--- PROVIDED ENTRIES ---
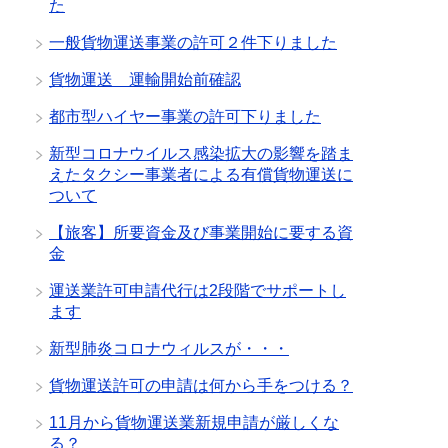
た
一般貨物運送事業の許可２件下りました
貨物運送 運輸開始前確認
都市型ハイヤー事業の許可下りました
新型コロナウイルス感染拡大の影響を踏ま
えたタクシー事業者による有償貨物運送に
ついて
【旅客】所要資金及び事業開始に要する資
金
運送業許可申請代行は2段階でサポートし
ます
新型肺炎コロナウィルスが・・・
貨物運送許可の申請は何から手をつける？
11月から貨物運送業新規申請が厳しくな
る？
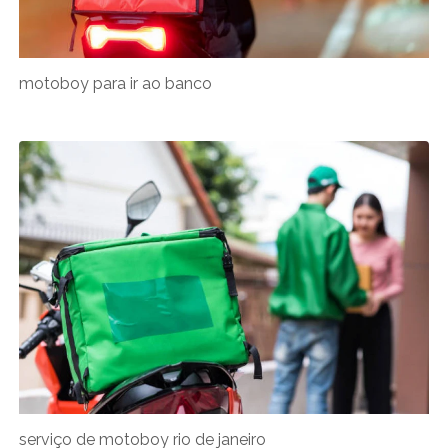
motoboy para ir ao banco
serviço de motoboy rio de janeiro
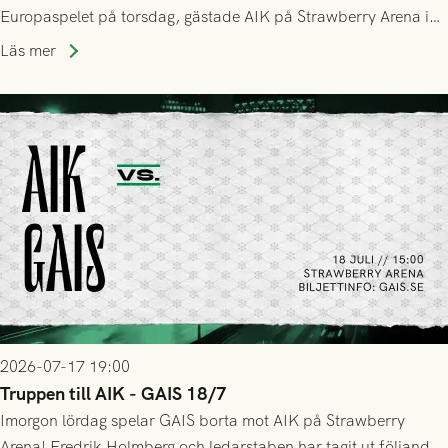
Europaspelet på torsdag, gästade AIK på Strawberry Arena i
Stockholm . Men trots konstant hotande i första halvlek av
Läs mer
GAIS så var det AIK, i andra halvlek, som höjde tempot och
lyckades få in 2-0.
2026-07-17 19:00
Truppen till AIK - GAIS 18/7
Imorgon lördag spelar GAIS borta mot AIK på Strawberry
Arena! Fredrik Holmberg och ledarstaben har tagit ut följande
---
#### EXERCISE
Search the entries above for "GAIS". Return every line that has it.

#### SOLUTION
GAIS så var det AIK, i andra halvlek, som höjde tempot och
Truppen till AIK - GAIS 18/7
Imorgon lördag spelar GAIS borta mot AIK på Strawberry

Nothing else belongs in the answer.